La route qui mène à Paris et à ses avenues de prestige est encore longue de plus de 2000 kilomètres. De quoi offrir moult opportunités à ceux qui s’étaient présentés sur le Tour dans l’espoir de s’habiller de jaune et qui sont déjà réduits, avant même de prendre la claque qu’on leur promet dans le chrono, demain, à tenter d’arracher des épaules un maillot qui s’est déposé hier soir sur celles de Bradley Wiggins (Team Sky). Ils essaieront, soyez-en sûrs, mais pour combattre le train des Sky tel qu’on l’a redécouvert dans la Planche des Belles Filles, il va falloir s’y employer différemment.

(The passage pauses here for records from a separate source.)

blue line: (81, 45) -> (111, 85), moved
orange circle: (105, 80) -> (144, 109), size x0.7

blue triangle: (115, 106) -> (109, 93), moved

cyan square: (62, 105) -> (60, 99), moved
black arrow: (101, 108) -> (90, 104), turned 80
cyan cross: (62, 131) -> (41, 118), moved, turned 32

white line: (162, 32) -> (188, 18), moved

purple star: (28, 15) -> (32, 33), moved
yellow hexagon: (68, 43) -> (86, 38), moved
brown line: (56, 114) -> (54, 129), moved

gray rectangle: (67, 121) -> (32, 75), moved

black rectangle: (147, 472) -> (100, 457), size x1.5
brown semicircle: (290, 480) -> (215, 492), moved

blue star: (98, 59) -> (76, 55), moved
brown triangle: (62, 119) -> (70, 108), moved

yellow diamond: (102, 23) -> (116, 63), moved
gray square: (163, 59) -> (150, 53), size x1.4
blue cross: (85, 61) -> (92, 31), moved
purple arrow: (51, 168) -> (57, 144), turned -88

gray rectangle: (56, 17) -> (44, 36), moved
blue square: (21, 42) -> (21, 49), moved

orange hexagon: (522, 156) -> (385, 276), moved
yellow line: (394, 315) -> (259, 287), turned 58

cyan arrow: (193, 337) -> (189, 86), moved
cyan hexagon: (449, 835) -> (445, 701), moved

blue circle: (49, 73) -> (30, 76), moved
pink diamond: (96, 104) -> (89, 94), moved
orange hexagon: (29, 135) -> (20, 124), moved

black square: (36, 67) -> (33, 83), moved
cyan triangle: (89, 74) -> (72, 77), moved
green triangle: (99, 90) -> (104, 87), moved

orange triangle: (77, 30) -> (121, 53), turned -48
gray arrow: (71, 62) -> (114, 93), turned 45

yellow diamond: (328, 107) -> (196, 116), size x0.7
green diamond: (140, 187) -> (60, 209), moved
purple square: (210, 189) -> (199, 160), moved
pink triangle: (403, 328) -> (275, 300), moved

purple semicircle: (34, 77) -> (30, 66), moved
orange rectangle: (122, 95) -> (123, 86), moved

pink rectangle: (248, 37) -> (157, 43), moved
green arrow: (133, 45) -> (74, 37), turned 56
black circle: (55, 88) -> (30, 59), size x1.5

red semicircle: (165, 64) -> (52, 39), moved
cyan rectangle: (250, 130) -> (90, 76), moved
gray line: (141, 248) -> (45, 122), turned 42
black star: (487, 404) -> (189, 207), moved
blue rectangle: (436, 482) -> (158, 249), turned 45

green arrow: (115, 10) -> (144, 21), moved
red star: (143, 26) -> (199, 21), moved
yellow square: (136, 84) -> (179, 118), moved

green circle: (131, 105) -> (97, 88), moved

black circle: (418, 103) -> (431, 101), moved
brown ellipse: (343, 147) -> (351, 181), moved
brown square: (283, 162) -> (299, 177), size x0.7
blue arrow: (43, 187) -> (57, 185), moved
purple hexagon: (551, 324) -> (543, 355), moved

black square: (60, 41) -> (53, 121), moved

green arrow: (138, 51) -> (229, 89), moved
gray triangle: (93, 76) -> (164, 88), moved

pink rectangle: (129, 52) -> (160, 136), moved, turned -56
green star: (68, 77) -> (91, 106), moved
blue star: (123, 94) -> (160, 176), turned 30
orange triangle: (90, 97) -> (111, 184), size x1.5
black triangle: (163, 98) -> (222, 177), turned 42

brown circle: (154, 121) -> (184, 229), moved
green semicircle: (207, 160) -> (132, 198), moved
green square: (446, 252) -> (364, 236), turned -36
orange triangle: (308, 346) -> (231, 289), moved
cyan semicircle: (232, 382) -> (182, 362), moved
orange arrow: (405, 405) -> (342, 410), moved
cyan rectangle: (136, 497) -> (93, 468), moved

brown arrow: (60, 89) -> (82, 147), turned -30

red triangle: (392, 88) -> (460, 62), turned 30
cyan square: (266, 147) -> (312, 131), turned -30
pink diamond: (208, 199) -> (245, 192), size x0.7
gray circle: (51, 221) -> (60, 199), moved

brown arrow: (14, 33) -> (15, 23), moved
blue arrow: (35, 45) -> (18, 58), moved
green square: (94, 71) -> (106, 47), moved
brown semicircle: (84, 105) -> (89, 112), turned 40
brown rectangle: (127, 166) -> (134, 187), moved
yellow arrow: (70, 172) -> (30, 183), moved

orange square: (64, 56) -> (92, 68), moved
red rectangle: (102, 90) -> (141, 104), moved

En cela, la sortie du jeu d’un certain nombre de favoris, sur pépin mécanique ou faiblesse physique, apparaît dès lors comme une chance de combattre l’ennui qui guette. Par définition, ceux qui n’ont plus rien à perdre ont… tout à gagner. Souhaitons que le message passe.

En attendant, le Tour de France repart ce midi de Belfort (Territoire de Belfort) avec un nouveau Maillot Jaune, une nouvelle hiérarchie… et cette crainte d’une course cadenassée par les Sky pendant les deux semaines qu’il en reste. Vingt-quatre heures avant un contre-la-montre individuel qui risque bien de briser les derniers espoirs des opposants à Bradley Wiggins, réduits à une poignée bien plus vite qu’on ne s’y attendait, il y a peut-être un coup à jouer entre Belfort et Porrentruy, dans une étape franco-suisse au format compact (156 km) mais encaissé, avec une succession sans fin de montées et descentes jusque dans le Jura suisse. On en recense sept officiellement, la dernière et la plus difficile à 16 kilomètres de l’arrivée. C’est le premier jour qui se prête vraiment aux baroudeurs. Pour gagner l’étape, il faudra être de la bonne échappée. Coûte que coûte. Et plus question de laisser filer sans broncher le premier opportuniste.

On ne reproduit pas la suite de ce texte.